Records from a dataset:
·····
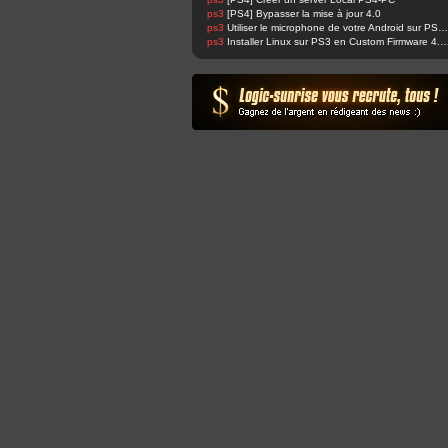
ps3
[PS4] Bypasser la mise à jour 4.0
ps3
Utiliser le microphone de votre Android sur PS4 et changer sa voix facilement !
ps3
Installer Linux sur PS3 en Custom Fir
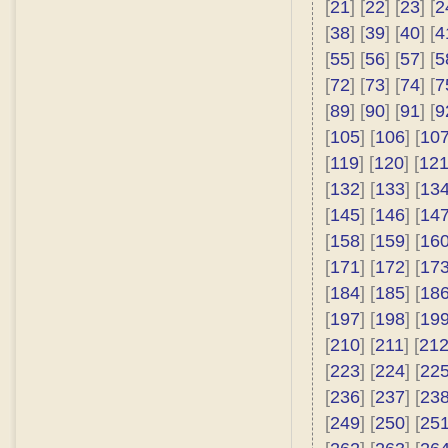
[
21
] [
22
] [
23
] [
2
[
38
] [
39
] [
40
] [
4
[
55
] [
56
] [
57
] [
5
[
72
] [
73
] [
74
] [
7
[
89
] [
90
] [
91
] [
9
[
105
] [
106
] [
10
[
119
] [
120
] [
12
[
132
] [
133
] [
13
[
145
] [
146
] [
14
[
158
] [
159
] [
16
[
171
] [
172
] [
17
[
184
] [
185
] [
18
[
197
] [
198
] [
19
[
210
] [
211
] [
21
[
223
] [
224
] [
22
[
236
] [
237
] [
23
[
249
] [
250
] [
25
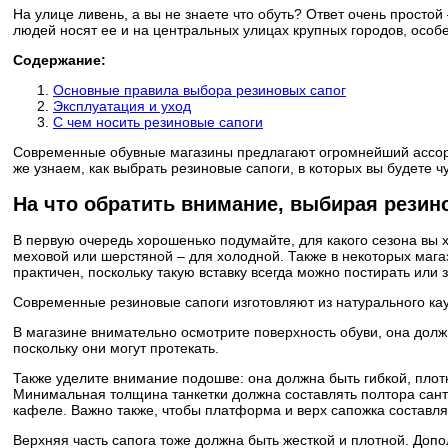
На улице ливень, а вы не знаете что обуть? Ответ очень просто
людей носят ее и на центральных улицах крупных городов, особе
Содержание:
Основные правила выбора резиновых сапог
Эксплуатация и уход
С чем носить резиновые сапоги
Современные обувные магазины предлагают огромнейший ассортим
же узнаем, как выбрать резиновые сапоги, в которых вы будете ч
На что обратить внимание, выбирая резин
В первую очередь хорошенько подумайте, для какого сезона вы х
меховой или шерстяной – для холодной. Также в некоторых мага
практичен, поскольку такую вставку всегда можно постирать или 
Современные резиновые сапоги изготовляют из натурального кау
В магазине внимательно осмотрите поверхность обуви, она долж
поскольку они могут протекать.
Также уделите внимание подошве: она должна быть гибкой, плотн
Минимальная толщина танкетки должна составлять полтора санти
кафеле. Важно также, чтобы платформа и верх сапожка составля
Верхняя часть сапога тоже должна быть жесткой и плотной. Допо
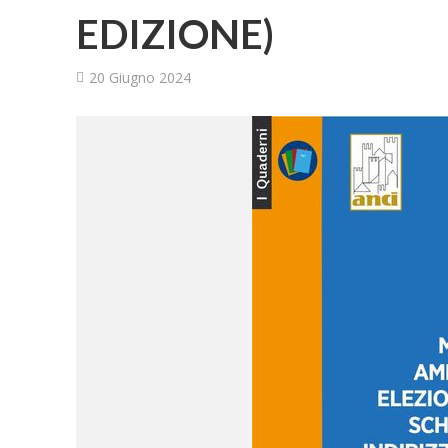
EDIZIONE)
20 Giugno 2024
·····
» **Exercise directions**: Pull every line with the word "сапоги" from the data.

» **Answer box**:
С чем носить резиновые сапоги
же узнаем, как выбрать резиновые сапоги, в которых вы будете ч
Современные резиновые сапоги изготовляют из натурального кау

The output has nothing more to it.